Il Collettivo di fabbrica solleva poi dei sospetti sulla tempistica, poiché l’atto di compravendita e la sua registrazione si intersecano, nell’arco di pochi giorni nella primavera scorsa, con incontri ministeriali rinviati all’improvviso, e con l’udienza, prevista per il 20 marzo 2024, davanti al Tribunale del lavoro di Firenze sull’istanza di sequestro conservativo di tutti i beni mobili e immobili della società (e dunque anche dello stabile) proposta da 43 lavoratori Gkn a tutela dei propri crediti.
L’udienza, ricorda il Collettivo, “non si è potuta tenere: due giorni prima il liquidatore Franchi deposita istanza di ricusazione della giudice in questione, motivata da una ‘grave inimicizia della giudice nei confronti della società’. Il 22 marzo la compravendita è trascritta nei registri immobiliari, il bene non è più di Qf ed è definitivamente sottratto alla richiesta di sequestro conservativo.
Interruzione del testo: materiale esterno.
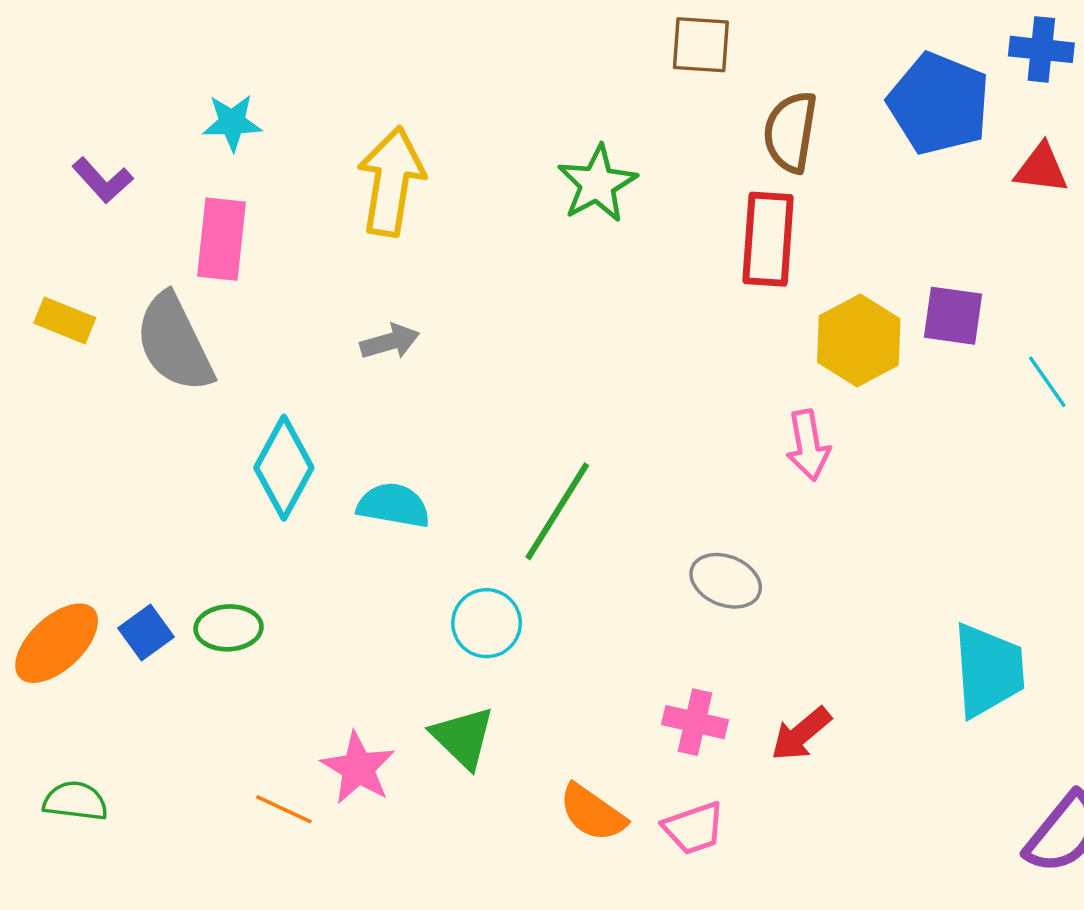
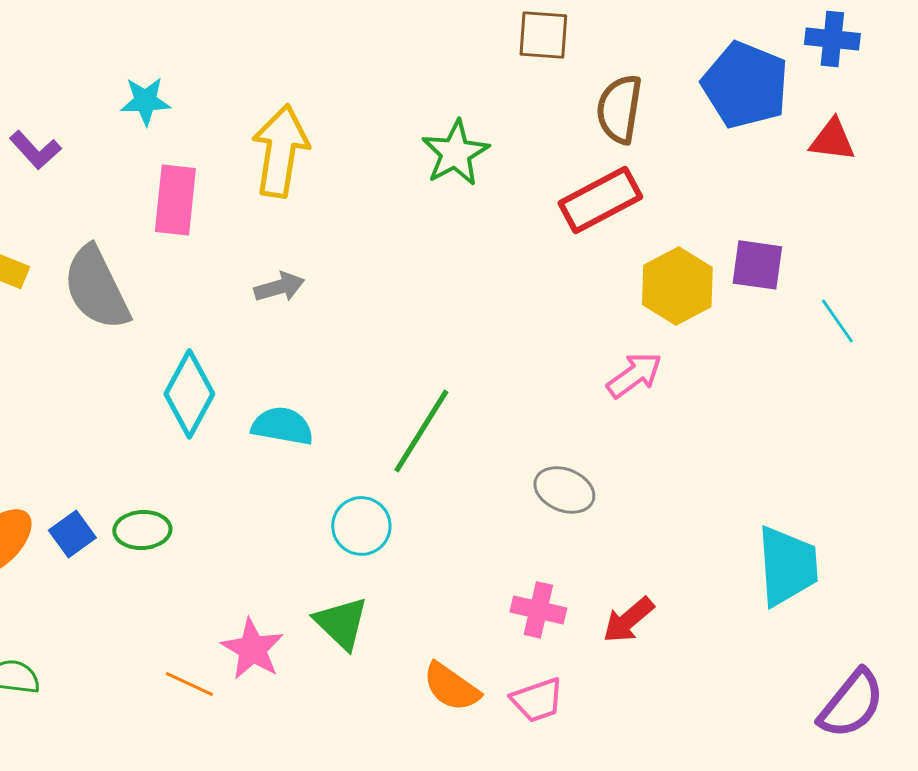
pink rectangle: (221, 239) -> (175, 200), moved
red rectangle: (768, 239) -> (600, 200), turned 58
pink arrow: (808, 445) -> (634, 375), turned -116

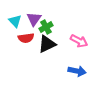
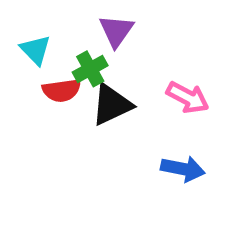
purple triangle: (34, 19) -> (116, 31), moved
green cross: (46, 27) -> (90, 69), moved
L’istanza di ricusazione mossa verso la giudice verrà mesi dopo giudicata totalmente infondata”.
Fin qui fatti, rivelazioni, ipotesi e sospetti. Un quadro fosco più che nebuloso, per una vicenda nata come progetto di dismissione e delocalizzazione, poi divenuta, grazie all’imprevista lotta operaia e al sostegno della società civile, un caso di scuola sui reali rapporti fra imprenditoria, poteri pubblici e lavoratori, con la prima abituata a dettare legge, i secondi a subire se non assecondare i suoi desiderata, e i terzi oscillanti fra rassegnazione alla sconfitta e volontà di ribellarsi a un destino in apparenza segnato, aprendo scenari nuovi.
Il succo è che siamo di fronte a uno stabilimento conteso: da un lato gli operai in assemblea permanente da oltre tre anni, pronti a insediarvi nuove attività industriali, forti di un business plan da undici milioni di euro di investimenti complessivi (1,3 di azionariato popolare), con oltre cento nuovi posti di lavoro previsti; dall’altro Qf, ma forse anche due società immobiliari spuntate all’improvviso, di cui non si conoscono i progetti, che paiono però votati, appunto, all’ambito immobiliare, non a quello produttivo.
In mezzo gli enti pubblici: la Regione Toscana, chiamata in causa da un “ultimatum” (in scadenza il 15 novembre) di Collettivo di fabbrica e Gff affinché intervenga e renda possibile il progetto di industrializzazione, e il ministero che porta un nome impegnativo -“delle Imprese e del Made in Italy”- ma non è riuscito finora a dare prova, attraverso atti concreti, di volere davvero nuove imprese italiane in una fabbrica abbandonata dalla proprietà (in origine straniera).
Si stanno scoprendo via via tutte le carte e ognuno è chiamato a fare la sua parte. La misteriosa “conversione” immobiliare della ex Gkn, oltretutto, potrebbe addirittura -perché no?- agevolare l’accesso di Gff all’affitto di una parte dello stabilimento. La parola, ora, toccherebbe a Regione Toscana e ministero; per gli operai ex Gkn, intanto, si avvicina la fine del decimo mese senza stipendio.
Lorenzo Guadagnucci è giornalista del “Quotidiano Nazionale”. Per Altreconomia ha scritto, tra gli altri, i libri “Noi della Diaz” e “Parole sporche”.